AIM OF THE TASK
Retype exactly, and only, the lines from the one that contains "Image attached. segment 'colon'" through the final line of the entries.

AVAILABLE RECORDS

========================

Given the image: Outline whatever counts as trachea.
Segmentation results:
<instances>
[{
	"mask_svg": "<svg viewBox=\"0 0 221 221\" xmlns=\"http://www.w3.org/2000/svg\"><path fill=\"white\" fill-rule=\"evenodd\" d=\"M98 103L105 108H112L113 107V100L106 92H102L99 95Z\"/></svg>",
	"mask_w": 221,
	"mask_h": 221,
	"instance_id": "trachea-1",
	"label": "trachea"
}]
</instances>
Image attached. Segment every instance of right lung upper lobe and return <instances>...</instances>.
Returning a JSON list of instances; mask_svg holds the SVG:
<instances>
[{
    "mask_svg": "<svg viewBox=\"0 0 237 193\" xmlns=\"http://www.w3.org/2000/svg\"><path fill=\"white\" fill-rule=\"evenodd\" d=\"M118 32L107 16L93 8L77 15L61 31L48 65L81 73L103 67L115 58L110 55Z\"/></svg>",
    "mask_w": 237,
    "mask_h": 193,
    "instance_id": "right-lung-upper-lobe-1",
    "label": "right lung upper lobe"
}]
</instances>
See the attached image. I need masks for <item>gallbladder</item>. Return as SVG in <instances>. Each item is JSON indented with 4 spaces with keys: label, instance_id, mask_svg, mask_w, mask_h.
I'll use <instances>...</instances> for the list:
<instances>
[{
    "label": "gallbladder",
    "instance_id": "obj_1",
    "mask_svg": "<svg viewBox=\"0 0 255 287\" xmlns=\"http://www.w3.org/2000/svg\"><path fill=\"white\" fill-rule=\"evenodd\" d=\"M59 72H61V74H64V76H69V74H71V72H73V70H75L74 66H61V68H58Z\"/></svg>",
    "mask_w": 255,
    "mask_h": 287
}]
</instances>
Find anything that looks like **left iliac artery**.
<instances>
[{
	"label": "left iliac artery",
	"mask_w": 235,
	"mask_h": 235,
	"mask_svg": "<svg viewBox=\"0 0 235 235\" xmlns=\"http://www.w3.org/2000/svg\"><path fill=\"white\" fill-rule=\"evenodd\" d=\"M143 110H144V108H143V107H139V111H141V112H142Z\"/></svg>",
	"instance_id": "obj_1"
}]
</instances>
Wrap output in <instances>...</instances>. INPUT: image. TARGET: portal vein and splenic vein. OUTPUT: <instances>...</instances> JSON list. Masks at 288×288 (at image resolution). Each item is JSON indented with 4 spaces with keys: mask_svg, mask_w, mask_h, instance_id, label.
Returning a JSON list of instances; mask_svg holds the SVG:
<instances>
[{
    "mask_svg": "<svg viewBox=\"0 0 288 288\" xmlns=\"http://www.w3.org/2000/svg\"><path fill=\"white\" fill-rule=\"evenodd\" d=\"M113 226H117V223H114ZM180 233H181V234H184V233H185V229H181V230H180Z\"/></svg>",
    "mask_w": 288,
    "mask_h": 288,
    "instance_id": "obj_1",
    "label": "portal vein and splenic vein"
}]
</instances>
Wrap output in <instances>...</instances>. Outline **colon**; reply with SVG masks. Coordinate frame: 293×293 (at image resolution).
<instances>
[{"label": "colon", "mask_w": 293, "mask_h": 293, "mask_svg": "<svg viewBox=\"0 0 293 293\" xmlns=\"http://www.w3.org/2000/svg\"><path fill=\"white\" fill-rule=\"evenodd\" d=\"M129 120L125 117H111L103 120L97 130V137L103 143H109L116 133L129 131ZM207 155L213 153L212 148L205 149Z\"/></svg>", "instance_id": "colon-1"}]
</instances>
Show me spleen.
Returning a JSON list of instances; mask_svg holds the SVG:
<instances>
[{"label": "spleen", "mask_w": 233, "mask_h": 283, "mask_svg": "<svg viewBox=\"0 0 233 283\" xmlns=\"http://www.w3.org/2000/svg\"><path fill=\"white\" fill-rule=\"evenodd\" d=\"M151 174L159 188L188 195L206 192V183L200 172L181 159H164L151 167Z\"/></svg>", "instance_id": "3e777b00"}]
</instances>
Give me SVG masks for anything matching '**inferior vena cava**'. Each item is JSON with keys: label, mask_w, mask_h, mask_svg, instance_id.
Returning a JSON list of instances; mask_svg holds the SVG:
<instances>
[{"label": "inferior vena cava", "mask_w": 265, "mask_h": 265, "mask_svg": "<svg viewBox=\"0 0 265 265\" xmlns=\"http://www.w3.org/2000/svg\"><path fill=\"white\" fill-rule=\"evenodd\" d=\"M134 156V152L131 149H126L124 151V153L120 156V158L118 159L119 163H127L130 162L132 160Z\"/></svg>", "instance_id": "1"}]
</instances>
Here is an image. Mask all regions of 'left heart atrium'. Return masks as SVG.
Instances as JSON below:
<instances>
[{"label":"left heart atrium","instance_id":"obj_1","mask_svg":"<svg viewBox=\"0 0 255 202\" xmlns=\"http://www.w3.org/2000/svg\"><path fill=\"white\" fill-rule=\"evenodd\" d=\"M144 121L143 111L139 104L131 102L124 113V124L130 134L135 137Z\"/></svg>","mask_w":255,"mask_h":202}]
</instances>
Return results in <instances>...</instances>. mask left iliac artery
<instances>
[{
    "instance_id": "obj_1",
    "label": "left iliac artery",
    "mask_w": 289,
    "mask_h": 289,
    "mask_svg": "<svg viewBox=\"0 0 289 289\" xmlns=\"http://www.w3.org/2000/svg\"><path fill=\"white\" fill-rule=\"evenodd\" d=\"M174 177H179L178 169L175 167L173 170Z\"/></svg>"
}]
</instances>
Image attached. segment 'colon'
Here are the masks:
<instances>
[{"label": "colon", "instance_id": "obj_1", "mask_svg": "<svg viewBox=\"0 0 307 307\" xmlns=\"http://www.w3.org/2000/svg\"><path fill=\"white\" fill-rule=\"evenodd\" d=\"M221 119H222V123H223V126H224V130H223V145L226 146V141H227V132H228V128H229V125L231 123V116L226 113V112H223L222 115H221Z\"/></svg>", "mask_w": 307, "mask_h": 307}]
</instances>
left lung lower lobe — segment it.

========================

YOUR RESPONSE
Image attached. segment 'colon'
Here are the masks:
<instances>
[{"label": "colon", "instance_id": "obj_1", "mask_svg": "<svg viewBox=\"0 0 307 307\" xmlns=\"http://www.w3.org/2000/svg\"><path fill=\"white\" fill-rule=\"evenodd\" d=\"M221 119H222V123H223V126H224V130H223V145L226 146V141H227V132H228V128H229V125L231 123V116L226 113V112H223L222 115H221Z\"/></svg>", "mask_w": 307, "mask_h": 307}]
</instances>
left lung lower lobe — segment it.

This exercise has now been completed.